┏━━

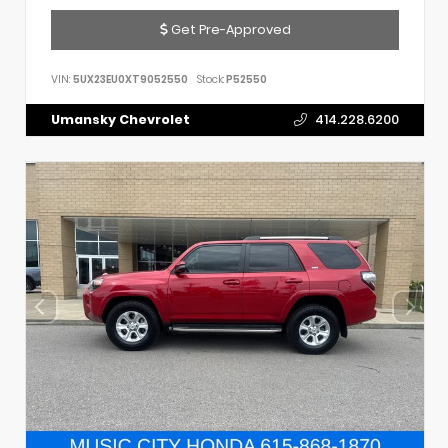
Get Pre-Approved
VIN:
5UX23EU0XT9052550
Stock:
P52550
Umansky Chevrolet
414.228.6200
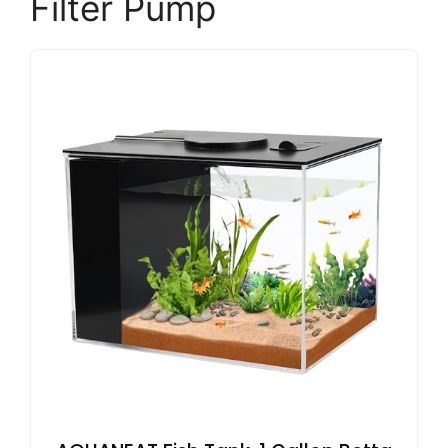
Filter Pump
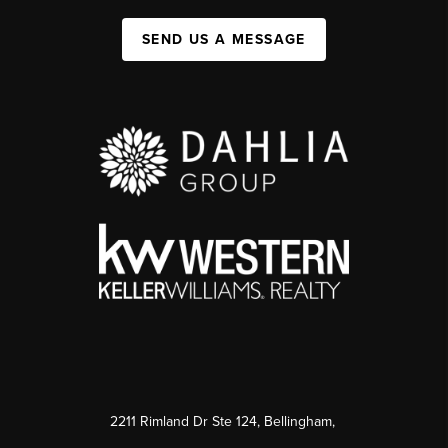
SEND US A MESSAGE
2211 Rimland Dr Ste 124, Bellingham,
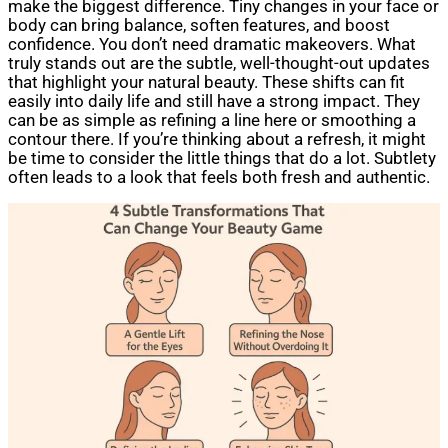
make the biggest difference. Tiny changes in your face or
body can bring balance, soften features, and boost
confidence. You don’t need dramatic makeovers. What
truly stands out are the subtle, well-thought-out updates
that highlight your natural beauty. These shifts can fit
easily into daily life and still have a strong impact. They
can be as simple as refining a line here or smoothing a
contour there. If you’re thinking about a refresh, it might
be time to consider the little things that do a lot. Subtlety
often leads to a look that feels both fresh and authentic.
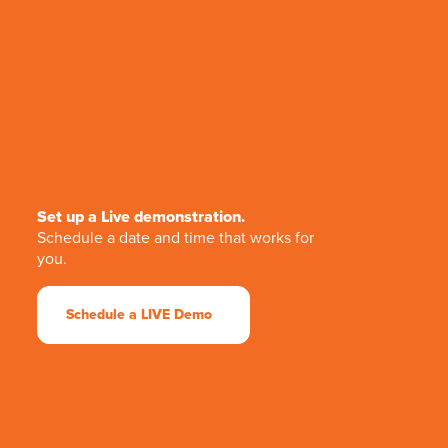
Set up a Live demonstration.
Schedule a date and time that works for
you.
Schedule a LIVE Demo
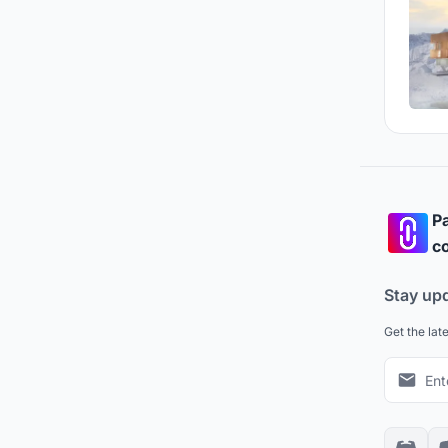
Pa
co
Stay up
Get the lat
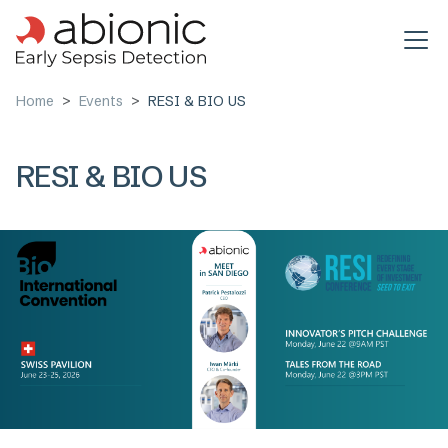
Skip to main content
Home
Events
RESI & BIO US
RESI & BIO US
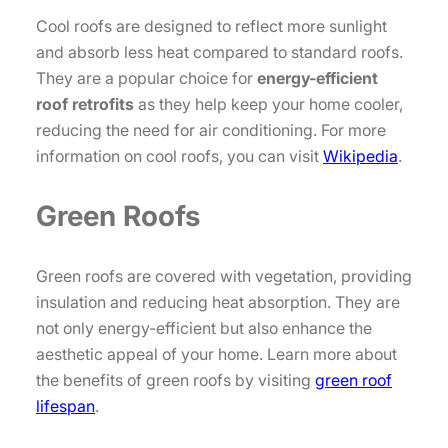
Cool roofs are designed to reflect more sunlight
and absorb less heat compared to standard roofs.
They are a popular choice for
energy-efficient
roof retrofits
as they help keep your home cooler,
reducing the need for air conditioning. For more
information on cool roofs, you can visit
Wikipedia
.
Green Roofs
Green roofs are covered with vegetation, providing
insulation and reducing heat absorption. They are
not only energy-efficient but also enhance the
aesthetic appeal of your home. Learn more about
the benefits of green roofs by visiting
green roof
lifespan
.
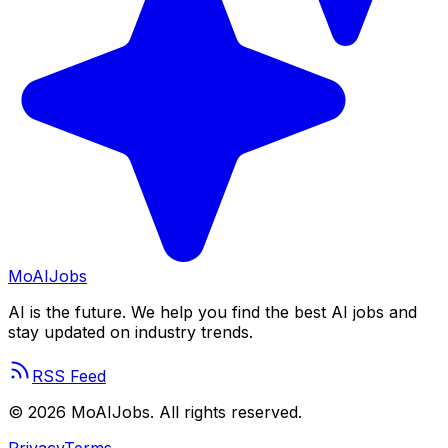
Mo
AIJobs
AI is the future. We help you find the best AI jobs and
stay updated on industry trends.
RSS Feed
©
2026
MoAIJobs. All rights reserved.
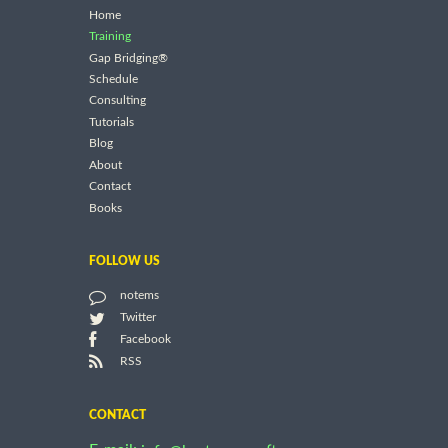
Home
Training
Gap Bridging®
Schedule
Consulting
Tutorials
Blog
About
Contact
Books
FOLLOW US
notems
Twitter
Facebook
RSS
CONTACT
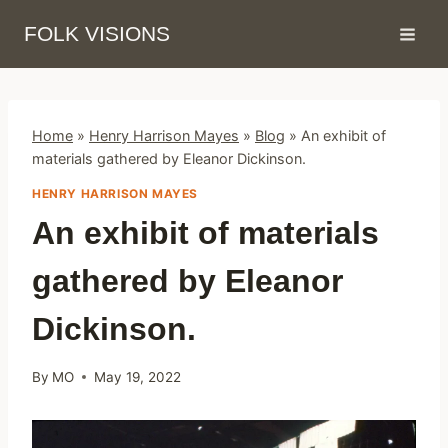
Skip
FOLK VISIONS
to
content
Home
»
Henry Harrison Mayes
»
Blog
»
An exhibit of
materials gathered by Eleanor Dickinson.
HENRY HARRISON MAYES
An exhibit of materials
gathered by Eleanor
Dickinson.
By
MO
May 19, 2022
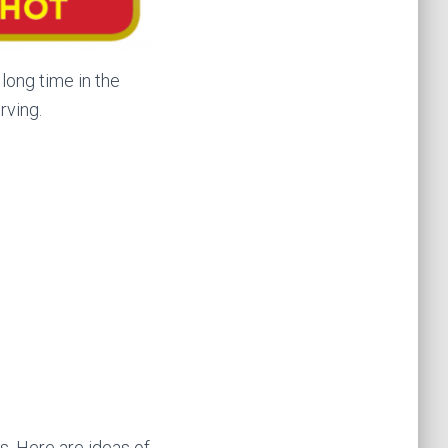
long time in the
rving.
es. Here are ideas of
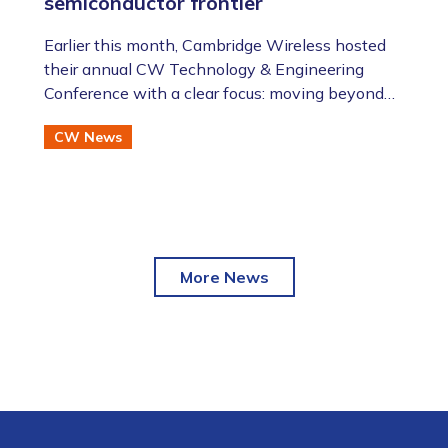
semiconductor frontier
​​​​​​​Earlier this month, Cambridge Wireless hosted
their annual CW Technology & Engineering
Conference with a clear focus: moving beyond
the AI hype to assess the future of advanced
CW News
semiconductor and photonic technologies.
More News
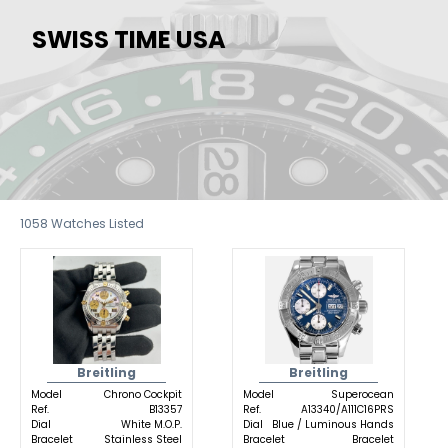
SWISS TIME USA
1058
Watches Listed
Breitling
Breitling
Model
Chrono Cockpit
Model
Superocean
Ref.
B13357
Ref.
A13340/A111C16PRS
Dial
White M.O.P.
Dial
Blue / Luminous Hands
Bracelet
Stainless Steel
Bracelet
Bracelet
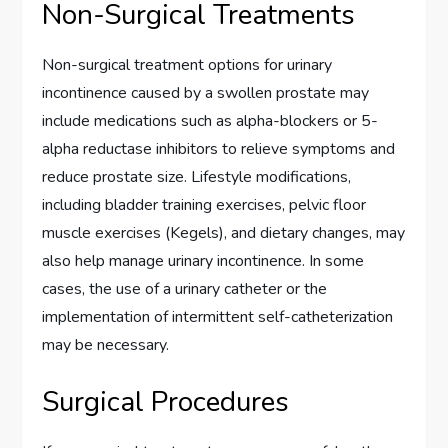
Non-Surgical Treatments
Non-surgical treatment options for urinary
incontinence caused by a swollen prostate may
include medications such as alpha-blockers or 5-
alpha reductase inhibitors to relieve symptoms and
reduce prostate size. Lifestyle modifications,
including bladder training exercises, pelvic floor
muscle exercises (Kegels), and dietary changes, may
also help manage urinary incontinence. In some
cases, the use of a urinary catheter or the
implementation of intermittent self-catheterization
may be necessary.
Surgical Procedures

┗━━

## Task prompt
Work out how many lines above contain "need"; write only the number.

## Reply to the task
2